Use of lambda for cons/car/cdr definition in SICP

Question

I was just beginning to feel I had a vague understanding of the use of lambda in racket and scheme when I came across the following 'alternate' definitions for cons and car in SICP

(define (cons x y)
   (lambda (m) (m x y)))

(define (car z)
  (z (lambda (p q) p)))

(define (cdr z)
  (z (lambda (p q) q)))

For the life of me I just cannot parse them.

Can anybody explain how to parse or expand these in a way that makes sense for total neophytes?

Answer 1

This should be easy to understand with the combinatory notation (implicitly translated to Scheme as currying functions, f x y = z ==> (define f (λ (x) (λ (y) z)))):

cons x y m = m x y
car z = z _K          ; _K p q = p
cdr z = z (_K _I)     ; _I x = x     _K _I p q = _I q = q

so we get

car (cons x y) = cons x y  _K     = _K  x y   =  x
cdr (cons x y) = cons x y (_K _I) = _K _I x y = _I y = y

so the definitions do what we expect. Easy.

In English, the cons x y value is a function that says "if you'll give me a function of two arguments I'll call it with the two arguments I hold. Let it decide what to do with them, then!".

In other words, it expects a "continuation" function, and calls it with the two arguments used in its (the "pair") creation.

Answer 2

This is an interesting way to represent data: as functions. Notice that this definition of cons returns a lambda which closes over the parameters x and y, capturing their values inside. Also notice that the returned lambda receives a function m as a parameter:

;creates a closure that "remembers' 2 values
(define (cons x y)    (lambda (m) (m x y)))
;recieves a cons holding 2 values, returning the 0th value
(define (car z)       (z (lambda (p q) p)))
;recieves a cons holding 2 values, returning the 1st value
(define (cdr z)       (z (lambda (p q) q)))

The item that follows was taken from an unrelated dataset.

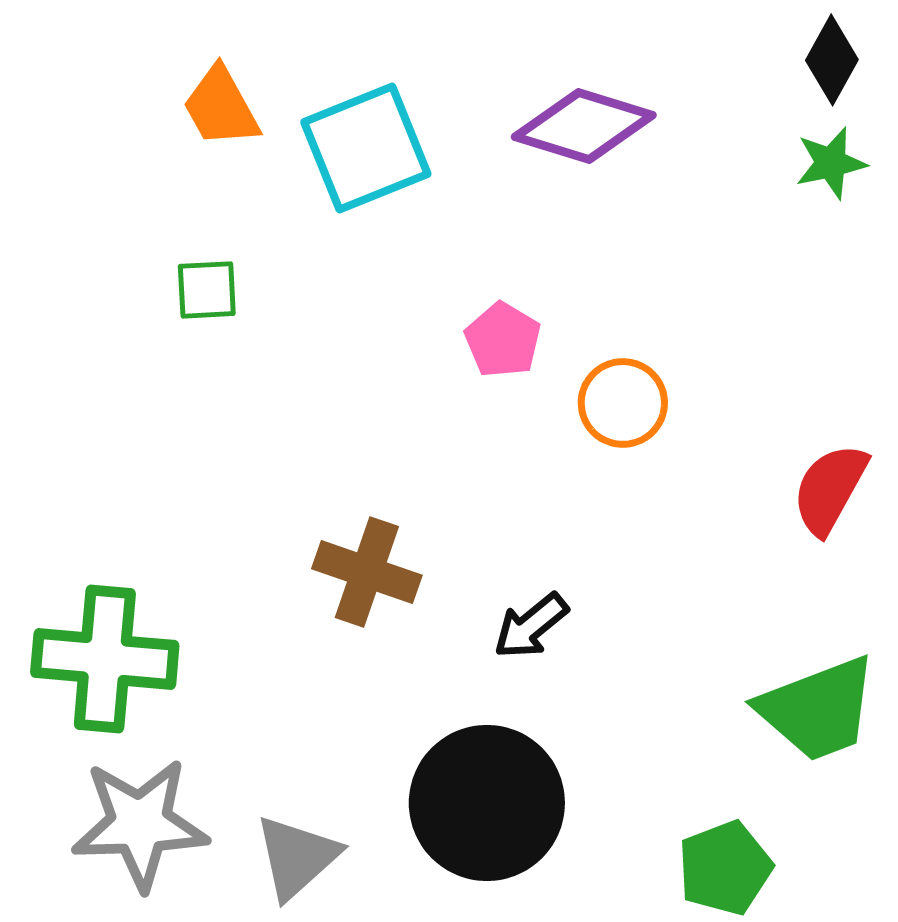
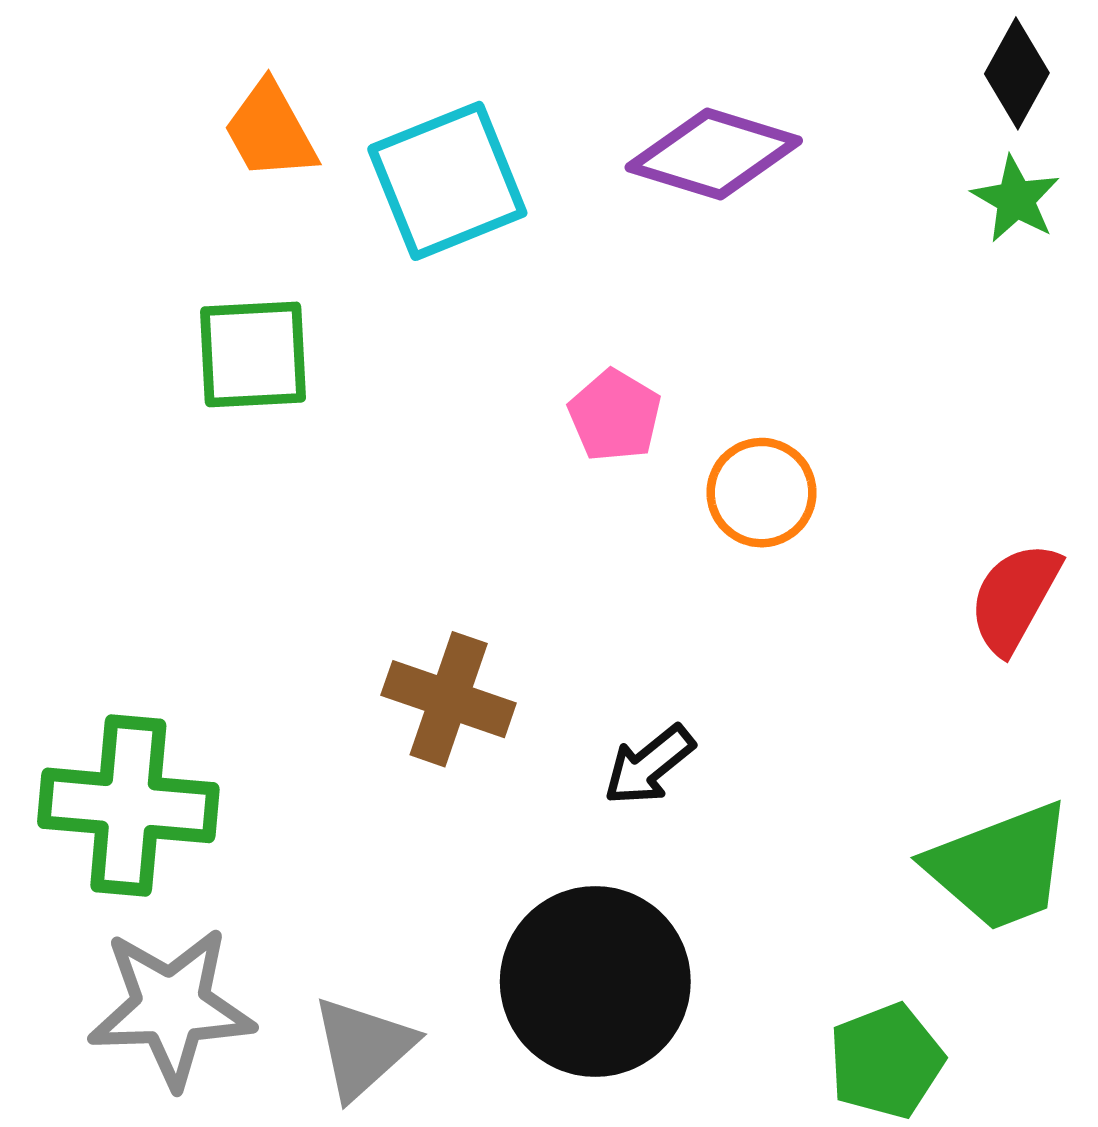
green star: (831, 163) -> (1016, 199), turned -30
green square: (207, 290) -> (253, 354), size x1.5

In the above code z is a closure, the same that was created by cons, and in the body of the procedure we're passing it another lambda as parameter, remember m? it's just that! the function that it was expecting.

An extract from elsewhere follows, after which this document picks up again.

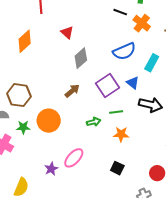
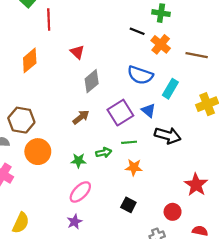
blue semicircle: (124, 51) -> (140, 75), turned 40
orange circle: (49, 121) -> (38, 152), moved
green star: (23, 127) -> (78, 161), moved
purple star: (51, 169) -> (75, 222), moved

Understanding the above, it's easy to see how car and cdr work; let's dissect how car, cdr is evaluated by the interpreter one step at a time:

; lets say we started with a closure `cons`, passed in to `car`
(car (cons 1 2))

; the definition of `cons` is substituted in to `(cons 1 2)` resulting in:
(car (lambda (m) (m 1 2)))

; substitute `car` with its definition
((lambda (m) (m 1 2)) (lambda (p q) p))

; replace `m` with the passed parameter
((lambda (p q) p) 1 2)

; bind 1 to `p` and 2 to `q`, return p
1

To summarize: cons creates a closure that "remembers' two values, car receives that closure and passes it along a function that acts as a selector for the zeroth value, and cdr acts as a selector for the 1st value. The key point to understand here is that lambda acts as a closure. How cool is this? we only need functions to store and retrieve arbitrary data!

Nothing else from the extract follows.